С тех пор как я солгал ей о письме с якобы бранью, Жюльетта смотрела на меня почти как на Мессию. Это, признаться, раздражало.

– В сущности, Жюльетта, мы с тобой идиоты. Зачем из кожи вон лезть, стараясь помочь человеку, которого мы терпеть не можем? Даже христиане не заходят так далеко в любви к ближнему.

– Мы любим Бернадетту. Пока Паламеду плохо, он будет вымещать зло на жене. Единственный способ помочь несчастной – спасти ее мужа.

– Спасти – от чего?


Отпылал пожар дрока. Наступил черед глициний.

Быть несчастным в июне так же неприлично, как быть счастливым, слушая Шуберта. Этот месяц поистине невыносим: на протяжении тридцати дней малейшая хандра убеждает в собственной невоспитанности.

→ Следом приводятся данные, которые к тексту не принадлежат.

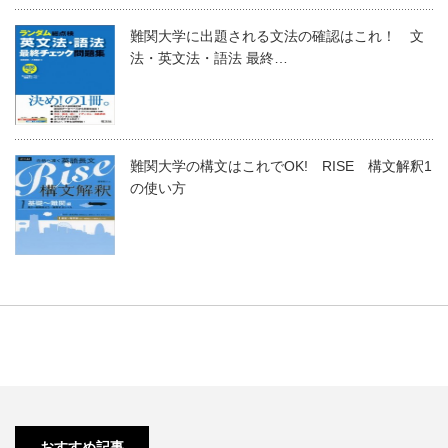
難関大学に出題される文法の確認はこれ！ 文
法・英文法・語法 最終…
難関大学の構文はこれでOK! RISE 構文解釈1
の使い方
【1浪】単語と熟語も全部わかる
のに英語の長文が読めないの…
おすすめ記事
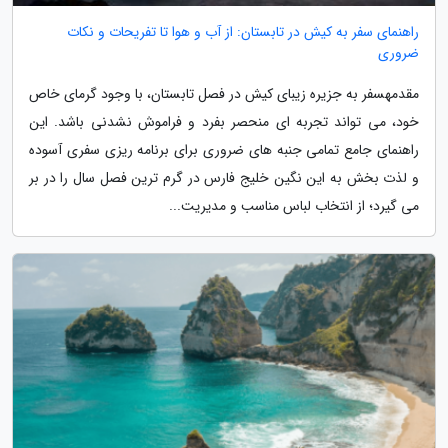
راهنمای سفر به کیش در تابستان: از آب و هوا تا تفریحات و نکات
ضروری
مقدمهسفر به جزیره زیبای کیش در فصل تابستان، با وجود گرمای خاص
خود، می تواند تجربه ای منحصر بفرد و فراموش نشدنی باشد. این
راهنمای جامع تمامی جنبه های ضروری برای برنامه ریزی سفری آسوده
و لذت بخش به این نگین خلیج فارس در گرم ترین فصل سال را در بر
می گیرد؛ از انتخاب لباس مناسب و مدیریت...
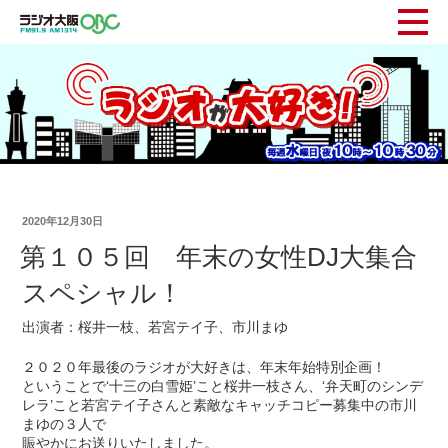
2020年12月30日
第１０５回 年末の女性DJ大集合
スペシャル！
出演者：桜井一枝、若宮テイ子、市川まゆ
２０２０年最後のラジオが大好きは、年末年始特別企画！
ということで‘十三の白雪姫’こと桜井一枝さん、‘弁天町のシンデ
レラ’こと若宮テイ子さんと素敵なキャッチコピー募集中の市川
まゆの３人で
賑やかにお送りいたしました。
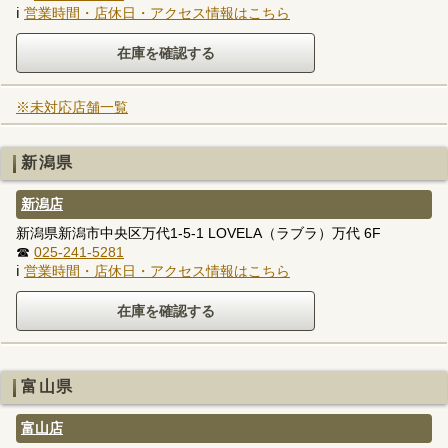
ℹ
営業時間・店休日・アクセス情報はこちら
※未対応店舗一覧
新潟県
新潟店
新潟県新潟市中央区万代1-5-1 LOVELA（ラブラ）万代 6F
☎
025-241-5281
ℹ
営業時間・店休日・アクセス情報はこちら
富山県
富山店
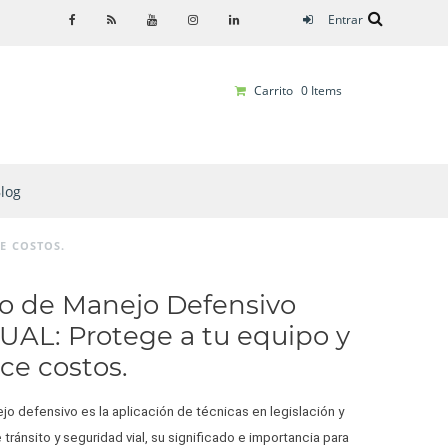
Entrar
Carrito
0
Items
log
E COSTOS.
o de Manejo Defensivo
UAL: Protege a tu equipo y
ce costos.
jo defensivo es la aplicación de técnicas en legislación y
tránsito y seguridad vial, su significado e importancia para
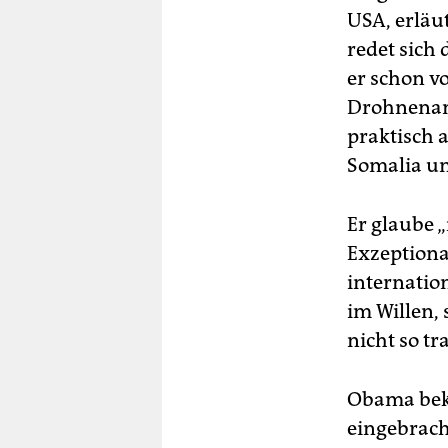
USA, erläu
redet sich
er schon v
Drohnenang
praktisch a
Somalia un
Er glaube 
Exzeptiona
internatio
im Willen, 
nicht so tr
Obama bekr
eingebrach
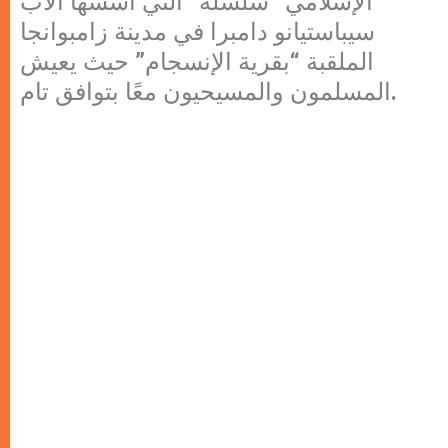
الإسلامي “سلسلة” التي أسسها الأب
سيباستيانو دامبرا في مدينة زامبوانجا
الملقبة “بقرية الإنسجام” حيث يعيش
المسلمون والمسيحيون معًا بتوافق تام.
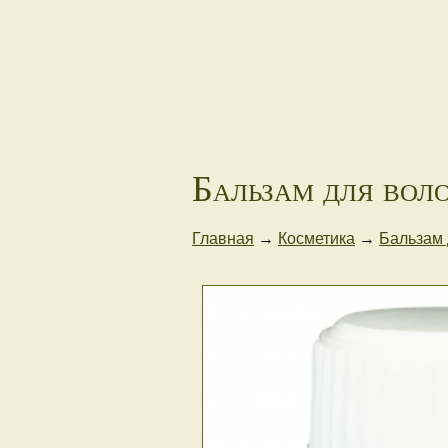
Бальзам для вол
Главная
→
Косметика
→
Бальзам 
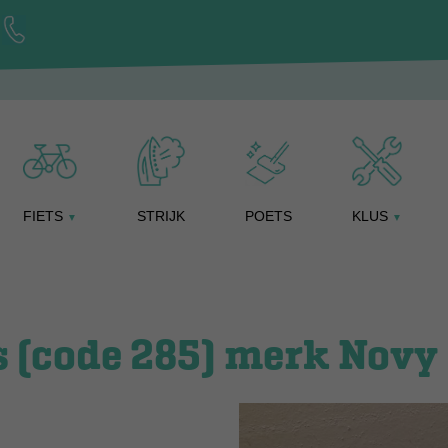
FIETS
STRIJK
POETS
KLUS
▼
▼
 (code 285) merk Novy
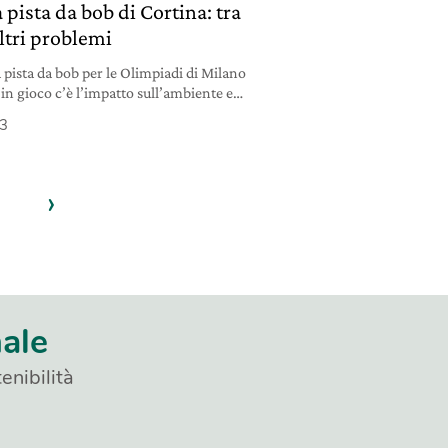
 pista da bob di Cortina: tra
altri problemi
a pista da bob per le Olimpiadi di Milano
in gioco c’è l’impatto sull’ambiente e
.
23
›
nale
enibilità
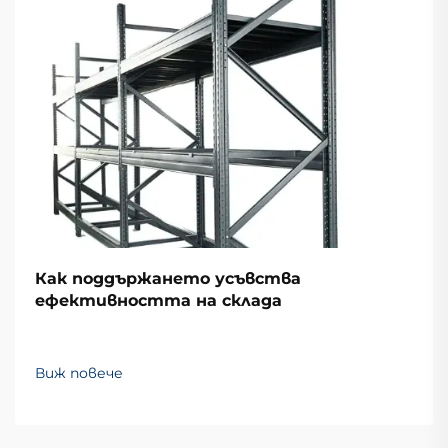
Как поддържането усъвства
ефективността на склада
Виж повече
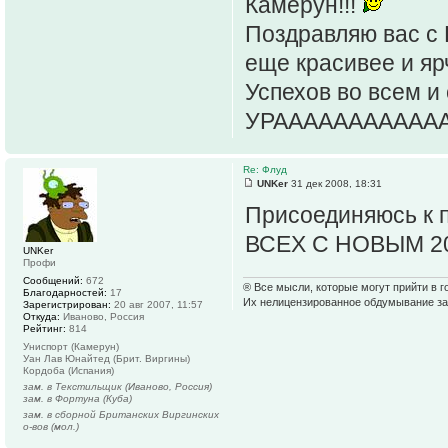
Камерун!!!
Поздравляю вас с 
еще красивее и яр
Успехов во всем и
УРАААААААААААААА
Re: Флуд
UNKer
31 дек 2008, 18:31
Присоединяюсь к 
ВСЕХ С НОВЫМ 2
UNKer
Профи
Сообщений:
672
® Все мысли, которые могут прийти в г
Благодарностей:
17
Их нелицензированное обдумывание з
Зарегистрирован:
20 авг 2007, 11:57
Откуда:
Иваново, Россия
Рейтинг:
814
Униспорт (Камерун)
Уан Лав Юнайтед (Брит. Виргины)
Кордоба (Испания)
зам. в Текстильщик (Иваново, Россия)
зам. в Фортуна (Куба)
зам. в сборной Британских Виргинских
о-вов (мол.)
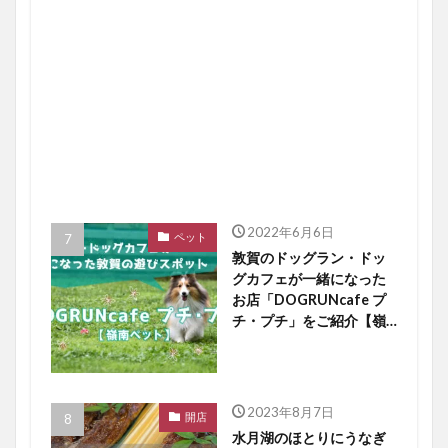
2022年6月6日
ペット
敦賀のドッグラン・ドッ
グカフェが一緒になった
お店「DOGRUNcafe プ
チ・プチ」をご紹介【嶺
南ペット】
2023年8月7日
開店
水月湖のほとりにうなぎ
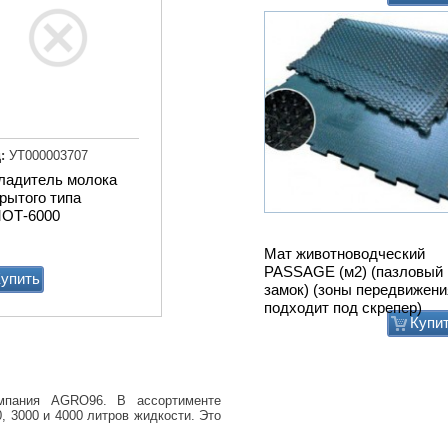
:
УТ000003707
ладитель молока
рытого типа
ОТ-6000
Мат животноводческий
PASSAGE (м2) (пазловый
упить
замок) (зоны передвижени
подходит под скрепер)
Купи
омпания AGRO96. В ассортименте
0, 3000 и 4000 литров жидкости. Это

Счастье по принуждению – сущий кошмар.

Положение усугубляют глицинии. Я не знаю более душераздирающего зрелища, чем глициния в цвету: эти синие грозди, обливающие слезами изгибы ствола-лианы, лишают меня жизнерадостности и словно в насмешку превращают в ламартиновского страдальца. Когда я был маленьким, по воскресеньям меня возили к бабушке. Стена ее дома была увита глицинией. В июне этот синий дождь разрывал мне сердце. Я и тогда, не понимая почему, горько рыдал, сам сознавая, что смешон.

От глицинии есть противоядие – спаржа, еще один дар июня. Я давно заметил, что невозможно горевать, когда на столе спаржа. Беда в том, что нельзя есть ее двадцать четыре часа в сутки.

А в этом начале июня мне понадобилось бы очень много спаржи, чтобы утолить мои печали. Ночами я смотрел на спящую Жюльетту, как смотрел Христос на своих учеников в Гефсиманском саду: ей от рождения были даны душевный покой и вера в жизнь, и она полагалась на меня как на хранителя этих двух даров, в которых мне, увы, отказано.